What you should do | In the entries below, find each line bearing the string "widget" and copy it.

Stored data |
*-*-*

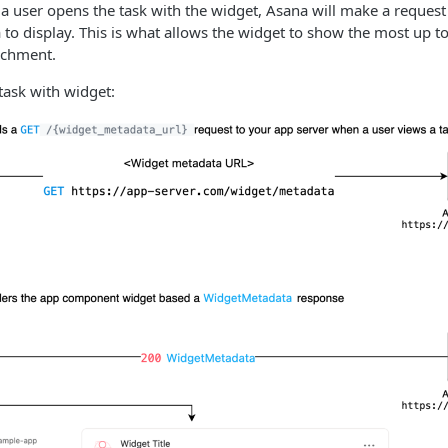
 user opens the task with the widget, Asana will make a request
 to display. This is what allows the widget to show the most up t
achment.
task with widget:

*-*-*

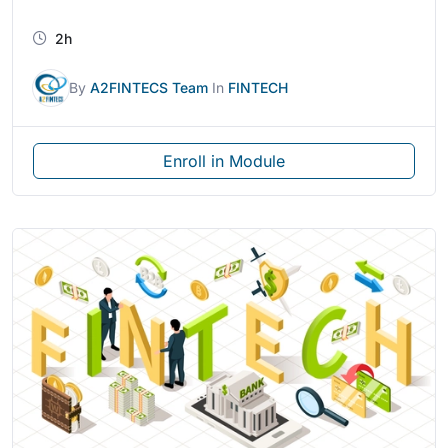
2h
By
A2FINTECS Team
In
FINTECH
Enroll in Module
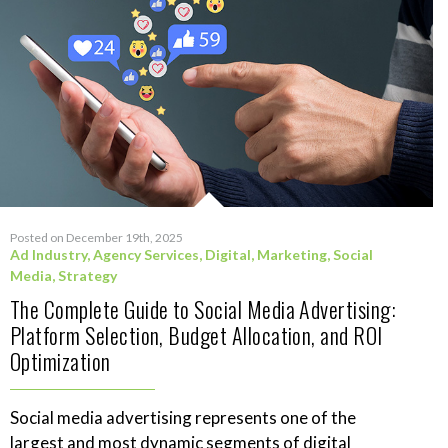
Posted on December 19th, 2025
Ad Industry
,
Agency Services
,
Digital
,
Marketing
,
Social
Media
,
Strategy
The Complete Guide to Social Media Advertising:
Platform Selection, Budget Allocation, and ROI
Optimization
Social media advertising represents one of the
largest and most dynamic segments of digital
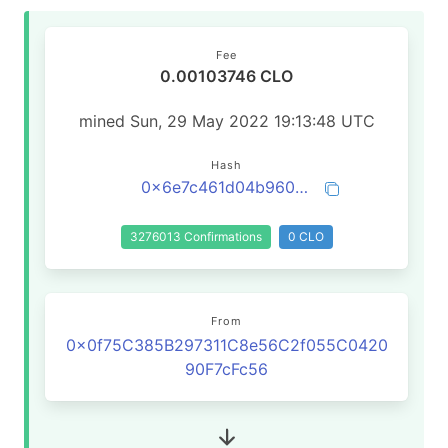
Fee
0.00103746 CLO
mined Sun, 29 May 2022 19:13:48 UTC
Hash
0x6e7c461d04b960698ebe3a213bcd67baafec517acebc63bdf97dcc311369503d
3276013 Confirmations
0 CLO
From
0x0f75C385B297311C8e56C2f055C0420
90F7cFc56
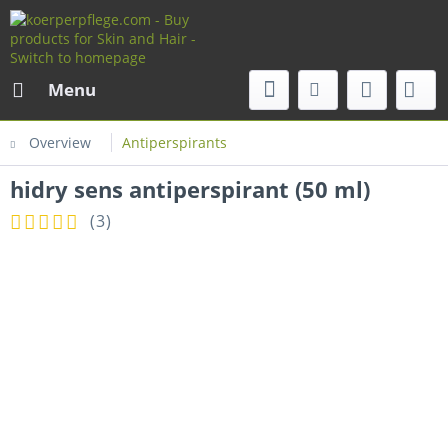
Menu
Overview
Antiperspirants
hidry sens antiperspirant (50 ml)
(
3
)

*-*-*

Written solution |
 user opens the task with the widget, Asana will make a request
 to display. This is what allows the widget to show the most up t
task with widget:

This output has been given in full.